As the Detroit Free Press explained last year in its feature article “How Detroit Went Broke”:
Instead [of making politically and economically tough decisions], amid a huge exodus of residents, plummeting tax revenues and skyrocketing home abandonment, Detroit’s leaders engaged in a billion-dollar borrowing binge, created new taxes and failed to cut expenses when they needed to. Simultaneously, they gifted workers and retirees with generous bonuses. And under pressure from unions and, sometimes, arbitrators, they failed to cut health care benefits — saddling the city with staggering costs that today threaten the safety and quality of life of people who live here.
When the US economy began to contract, sales at places like Starbucks and Neiman Marcus dropped, while the revenue of companies like McDonalds and Walmart rose. This suggests that most Americans understand that when you are taking in less money, you have to spend less. Detroit’s mayors and city councils failed to make these tough choices. Over the past five years alone, they have spent 100 million dollars more than they have collected in tax revenue. They failed to cut the city work force, cut health benefits and reinvest the surplus of the pension fund. And now the city is bankrupt, without enough cash to provide basic services to its residents.
In a way, Detroit’s problems are a distillation of the worst of America. Decades of single party political rule, the most despicable examples of crony capitalism, mayors convicted of multiple felonies and unaddressed racial tensions have all contributed to the city’s downfall. Even more tragically, most of the residents seem to have given up. Those with money have moved away—either to the suburbs or to other parts of the country—and those who have remained appear to have little hope of improving their lives.

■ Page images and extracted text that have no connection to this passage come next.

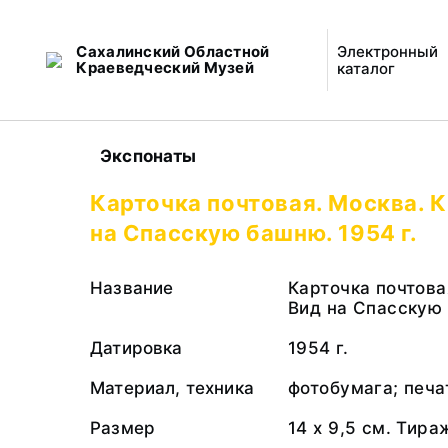
Сахалинский Областной
Электронный
Краеведческий Музей
каталог
Экспонаты
Карточка почтовая. Москва. 
на Спасскую башню. 1954 г.
Название
Карточка почтова
Вид на Спасскую
Датировка
1954 г.
Материал, техника
фотобумага; печа
Размер
14 х 9,5 см. Тира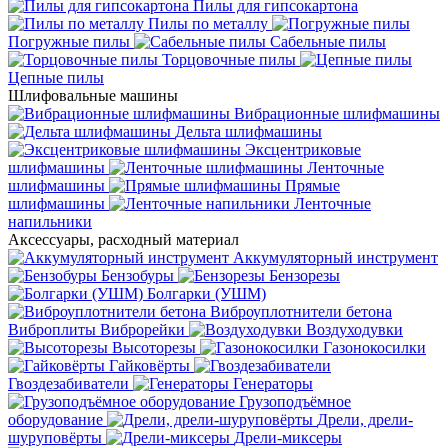
Пилы для гипсокартона
Пилы по металлу
Погружные пилы
Сабельные пилы
Торцовочные пилы
Цепные пилы
Шлифовальные машины
Вибрационные шлифмашины
Дельта шлифмашины
Эксцентриковые
шлифмашины
Ленточные
шлифмашины
Прямые
шлифмашины
Ленточные
напильники
Аксессуары, расходный материал
Аккумуляторный инструмент
Бензобуры
Бензорезы
Болгарки (УШМ)
Виброуплотнители бетона
Виброплиты
Виброрейки
Воздуходувки
Высоторезы
Газонокосилки
Гайковёрты
Гвоздезабиватели
Генераторы
Грузоподъёмное
оборудование
Дрели, дрели-
шуруповёрты
Дрели-миксеры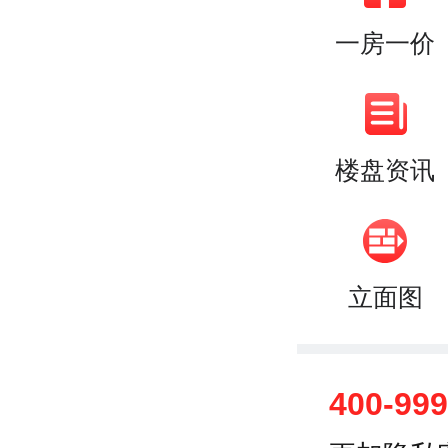
一房一价
楼盘资讯
立面图
400-99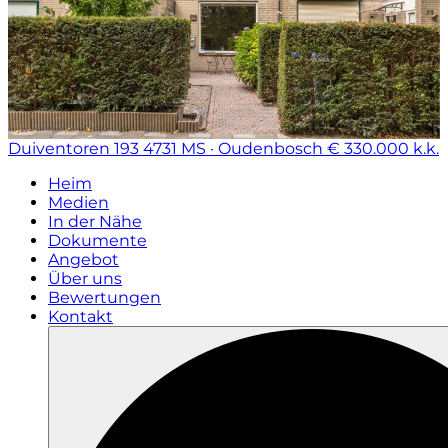
Duiventoren 193
4731 MS · Oudenbosch
€ 330.000 k.k.
Heim
Medien
In der Nähe
Dokumente
Angebot
Über uns
Bewertungen
Kontakt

So what must happen in Detroit for it to begin to grow again? First, the city must rid itself of single-party political rule. While it is clear that political leaders in Detroit have utterly failed in their duty to manage the city’s finances, it is equally true that the voters of Detroit must demand more from their elected officials. At the end of the day, we have the leaders we elect and tolerate, but for Detroit residents to improve their government, they must be offered a choice.
Second, the city can no longer be dependent on a single industry to drive its economic engine. Last year, Michigan became the twenty-fourth right-to-work state, which was an important step to attracting new industry. But while unemployment has fallen, most fiscal policy advisors believe it will take at least a decade before the impact of the legislative shift can be felt.
The bankruptcy problem—which endangers the most basic services Americans take for granted—may also take years to resolve in court. Meanwhile, 78,000 buildings remain abandoned, while fewer than 10 percent of violent crimes are solved. Detroit’s road back from ruin is going to be a long one. With dedicated leaders, engaged citizens and effective coordination with the state government, Detroit can certainly rise again.